Lunch with a Leader: Jackie Lacey
The Bedrosian Center kicks off its 2014 Lunch with a Leader series with a visit from one of the nation’s most important criminal justice leaders. Elected as Los Angeles County District Attorney in December 2012, Jackie Lacey assumed control of the largest local prosecutorial department in the nation, an office that prosecutes nearly 60,000 felony cases a year in the country’s most populous county. (Event is Tuesday, January 28th)
Lacey’s tenure at the helm of the district attorney’s office comes at a pivotal time for criminal justice across the county and state. California is facing unprecedented challenges with prison overcrowding under realignment, which has forced counties to assume new roles in dealing with the shift of many mostly nonviolent prisoners and parolees from state to local control.

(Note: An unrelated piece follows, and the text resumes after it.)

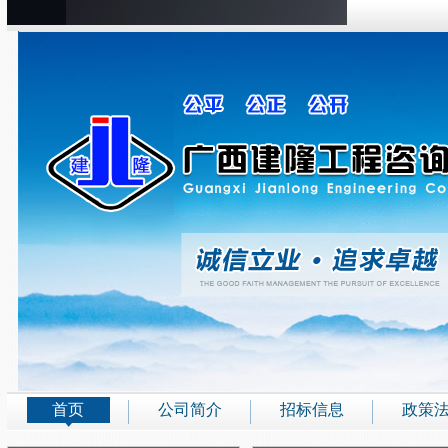
首页
公司简介
招标信息
政策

Lacey’s office has been charged with implementing the complex and sweeping law, which has been especially challenging in the context of the dangerously overcrowded Los Angeles County jail system, the largest in the world.

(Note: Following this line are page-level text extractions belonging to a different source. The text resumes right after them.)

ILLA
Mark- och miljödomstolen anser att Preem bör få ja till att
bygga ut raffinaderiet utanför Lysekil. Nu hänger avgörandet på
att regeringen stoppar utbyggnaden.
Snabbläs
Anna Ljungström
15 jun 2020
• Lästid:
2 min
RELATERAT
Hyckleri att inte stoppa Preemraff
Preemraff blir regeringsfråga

In addition, the Los Angeles County Sherriff’s Department has come under national scrutiny in recent weeks; an FBI investigation into allegations of misconduct and abuse in Los Angeles County jails resulted in the arrest of 16 sheriff’s officials and the retirement of long-serving Los Angeles County Sheriff Lee Baca.
Though she is Los Angeles’ first woman and first African American to head the district attorney’s office, Lacey is no neophyte to the realities of working in a county with 88 municipalities, 47 law enforcement agencies, more than 30 criminal courthouses, and eight jail facilities. The graduate of Dorsey High School began her career working as a deposition lawyer at a small firm before spending more than 27 years as a prosecutor in the Los Angeles County District Attorney’s Office, working her way up to chief deputy district attorney (second in command) in the previous administration, according to her endorsement in the Los Angeles Times:
Lacey began her legal career in the trenches, where she prosecuted everything from quality-of-life misdemeanors to murder, rising over the years to her current job as chief deputy district attorney in Steve Cooley’s administration. Management and policymaking in a huge governmental organization are nothing new to her.

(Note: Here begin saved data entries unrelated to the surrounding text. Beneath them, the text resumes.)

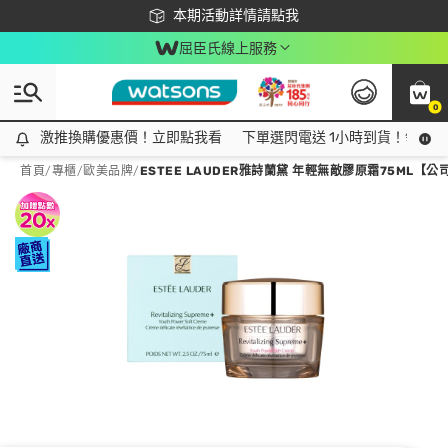
下載app最高回饋$350
本期活動詳情請點我
屈臣氏線上服務
0
激推換購優惠價！立即點我看
激推換購優惠價！立即點我看
下單選閃電送 1小時到貨！領神券
首頁
/
專櫃
/
歐美品牌
/
ESTEE LAUDER雅詩蘭黛 年輕無敵膠原霜75ML【公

Her message is steady and consistent: public safety, fair play, justice. She makes the same case using the same words and the same tone to rooms full of police officers and criminal prosecutors as she does, for example, to an audience of activists in a South Los Angeles church.
As a prosecutor and a policy-maker, Lacey will have some large shoes to fill. A 12-year veteran, Cooley inaugurated new two divisions to battle corruption in the justice system and among local elected and appointed officials, the justice system integrity division and the public integrity division, respectively. Recently, under Lacey’s leadership, the public integrity division saw the convictions of former Bell city administrator Robert Rizzo and former assistant Bell city manager Angela Spaccia. Having stepped out of Cooley’s shadow, Lacey has started to chart her own agenda and policy priorities.
Lacey has also worked with California State Attorney General Kamala Harris to implement a new initiative to reduce recidivism and to explore better ways to enforce gun laws. She’s also working on how to best implement Proposition 36, which centers around resentencing for offenders previously convicted under the controversial three strikes law. She has also pledged to increase the use of alternative sentencing courts.